FalkonML / falkon

Large-scale, multi-GPU capable, kernel solver
https://falkonml.github.io/falkon/
MIT License
181 stars 22 forks source link

Segmentation fault #68

Open ahabedsoltan opened 11 months ago

ahabedsoltan commented 11 months ago

Hello,

I've been using FALKON, and it functions well on a GPU with a small number of centers. However, when I increase the number of centers to around 64,000, I encounter a "Segmentation fault" error, causing the program to terminate.

Here's the sequence of events during the run:

falkon starts... MainProcess.MainThread::[Calcuating Preconditioner of size 128000] Preconditioner will run on 1 GPUs --MainProcess.MainThread::[Kernel] --MainProcess.MainThread::[Kernel] complete in 80.324s --MainProcess.MainThread::[Cholesky 1] Using parallel POTRF --MainProcess.MainThread::[Cholesky 1] complete in 47.152s --MainProcess.MainThread::[Copy triangular] --MainProcess.MainThread::[Copy triangular] complete in 17.284s --MainProcess.MainThread::[LAUUM(CUDA)] --MainProcess.MainThread::[LAUUM(CUDA)] complete in 56.486s --MainProcess.MainThread::[Cholesky 2] Segmentation fault

I'm curious about why this issue arises with a large number of centers. Previously, I've successfully used FALKON with up to 256,000 centers. It seems that with the current updated version, there are issues at this scale. Your assistance in resolving this matter would be greatly appreciated.

parthe commented 11 months ago

We have tried setting the following options, yet the seg-fault persists. never_store_kernel=True chol_force_kernel=True no_single_kernel=False

parthe commented 11 months ago

Here is a minimal working code that reproduces the error that was raised by @ahabedsoltan

import falkon, torch

n, N, M, d, bw = 200_000, 1000, 64_000, 1, 1.

accufun = lambda yt, yh: 100 * (yt.argmax(dim=1) == yh.argmax(dim=1)).sum() / yh.shape[0]

options = falkon.FalkonOptions(debug=True,
    never_store_kernel=True,
    chol_force_ooc=True,
    no_single_kernel=False)
kernel_fn_flk = falkon.kernels.LaplacianKernel(sigma=bw, opt=options)
model = falkon.Falkon(kernel=kernel_fn_flk, penalty=1e-6, M=M, options=options,
                      error_every=1, error_fn=accufun, maxiter=1)

X = torch.randn(n, d)
Y = torch.randn(n, d)
x = torch.randn(N, d)
y = torch.randn(N, d)
model.fit(X, Y, Xts=x, Yts=y)
Giodiro commented 11 months ago

Hi!

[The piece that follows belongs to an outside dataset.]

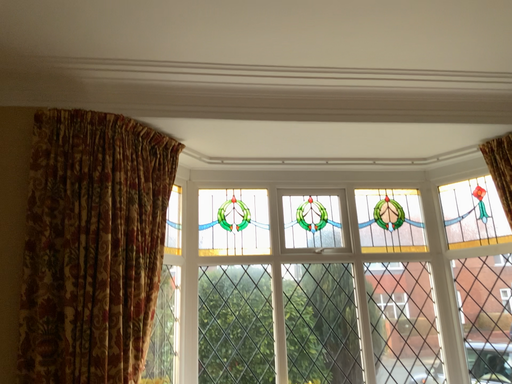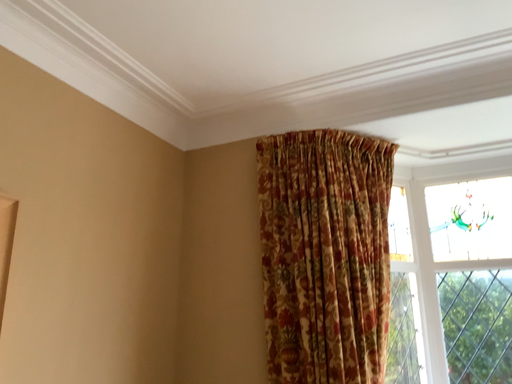 Question: Which way did the camera rotate in the video?

Choices:
 (A) rotated right
 (B) rotated left

Answer: (B) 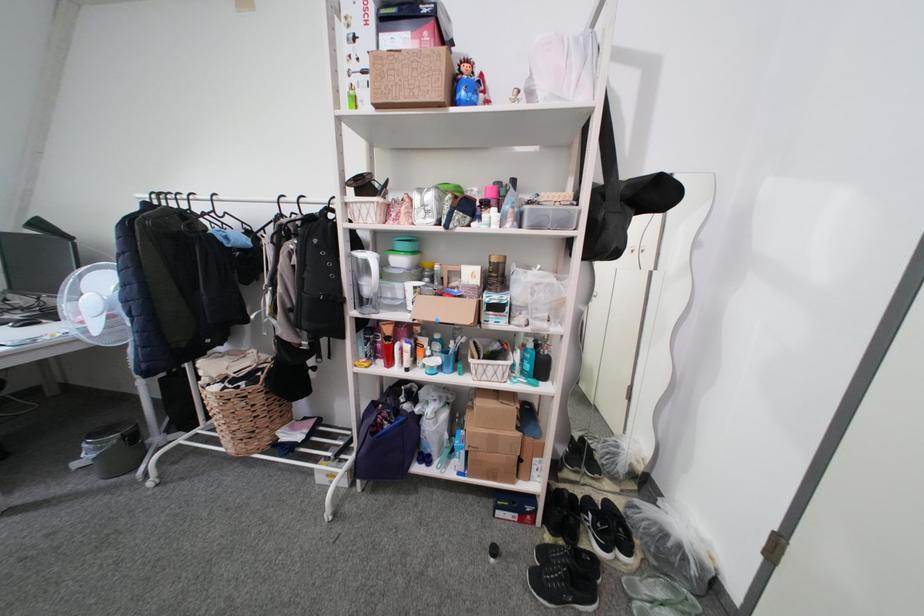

I think it was a bug in a small helper function, it should be fixed on master! Are you comfortable trying it out like this or do you prefer if I release a new version?

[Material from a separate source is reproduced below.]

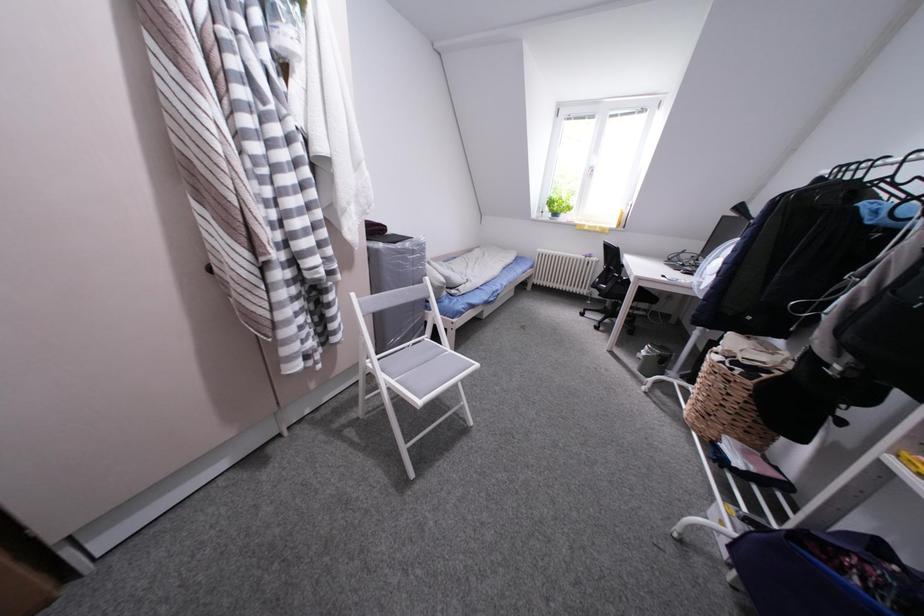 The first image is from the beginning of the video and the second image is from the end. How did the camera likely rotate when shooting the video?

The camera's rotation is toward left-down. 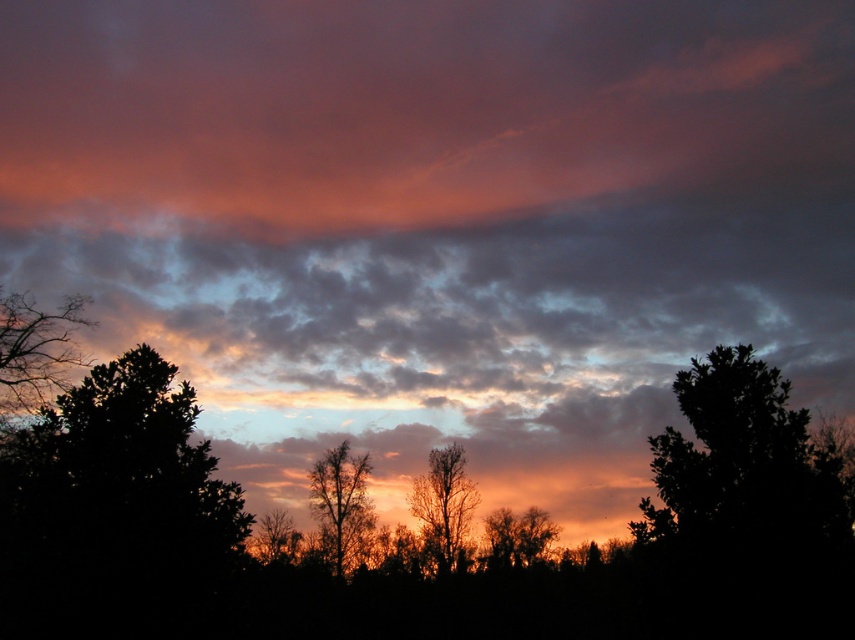 Measure the distance between dark green leafy tree at left and camera.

ahabedsoltan commented 11 months ago

Thank you. Could you please create a pre-built wheel for it? Each time I try to install it using the command 'pip install git+https://github.com/falkonml/falkon.git', the installation fails.

parthe commented 11 months ago

Reinstalling falkon as follows solved the issue. @Giodiro Thanks for the quick bug-fix!

pip uninstall falkon
pip install --no-build-isolation git+https://github.com/FalkonML/falkon.git
ahabedsoltan commented 10 months ago

Thank you it resolved the issue.